Problem statement
Please write back every entry exactly, character for character.

Records shown
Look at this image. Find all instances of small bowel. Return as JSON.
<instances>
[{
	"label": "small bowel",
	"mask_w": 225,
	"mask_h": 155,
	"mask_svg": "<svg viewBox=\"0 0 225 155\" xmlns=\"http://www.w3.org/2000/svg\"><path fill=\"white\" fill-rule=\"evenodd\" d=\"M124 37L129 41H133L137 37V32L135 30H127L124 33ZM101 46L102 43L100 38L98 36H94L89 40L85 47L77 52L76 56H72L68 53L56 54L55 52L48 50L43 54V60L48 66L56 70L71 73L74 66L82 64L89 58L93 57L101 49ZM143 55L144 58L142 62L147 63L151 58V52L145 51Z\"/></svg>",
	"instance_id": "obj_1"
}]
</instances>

Response
Look at this image. Find all instances of small bowel. Return as JSON.
<instances>
[{
	"label": "small bowel",
	"mask_w": 225,
	"mask_h": 155,
	"mask_svg": "<svg viewBox=\"0 0 225 155\" xmlns=\"http://www.w3.org/2000/svg\"><path fill=\"white\" fill-rule=\"evenodd\" d=\"M124 37L129 41H133L137 37V32L135 30H127L124 33ZM101 46L102 43L100 38L98 36H94L89 40L85 47L77 52L76 56H72L68 53L56 54L55 52L48 50L43 54V60L48 66L56 70L71 73L74 66L82 64L89 58L93 57L101 49ZM143 55L144 58L142 62L147 63L151 58V52L145 51Z\"/></svg>",
	"instance_id": "obj_1"
}]
</instances>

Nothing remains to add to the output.